• [Assignment] Transcribe the records verbatim, images excluded.

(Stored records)
+ + + + + + +

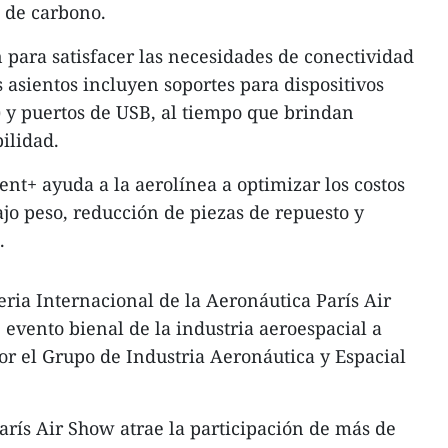
 de carbono.
ón para satisfacer las necesidades de conectividad
s asientos incluyen soportes para dispositivos
D) y puertos de USB, al tiempo que brindan
bilidad.
ent+ ayuda a la aerolínea a optimizar los costos
ajo peso, reducción de piezas de repuesto y
.
Feria Internacional de la Aeronáutica París Air
evento bienal de la industria aeroespacial a
r el Grupo de Industria Aeronáutica y Espacial
París Air Show atrae la participación de más de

+ + + + + + +

• [Response]
 de carbono.
ón para satisfacer las necesidades de conectividad
s asientos incluyen soportes para dispositivos
D) y puertos de USB, al tiempo que brindan
bilidad.
ent+ ayuda a la aerolínea a optimizar los costos
ajo peso, reducción de piezas de repuesto y
.
Feria Internacional de la Aeronáutica París Air
evento bienal de la industria aeroespacial a
r el Grupo de Industria Aeronáutica y Espacial
París Air Show atrae la participación de más de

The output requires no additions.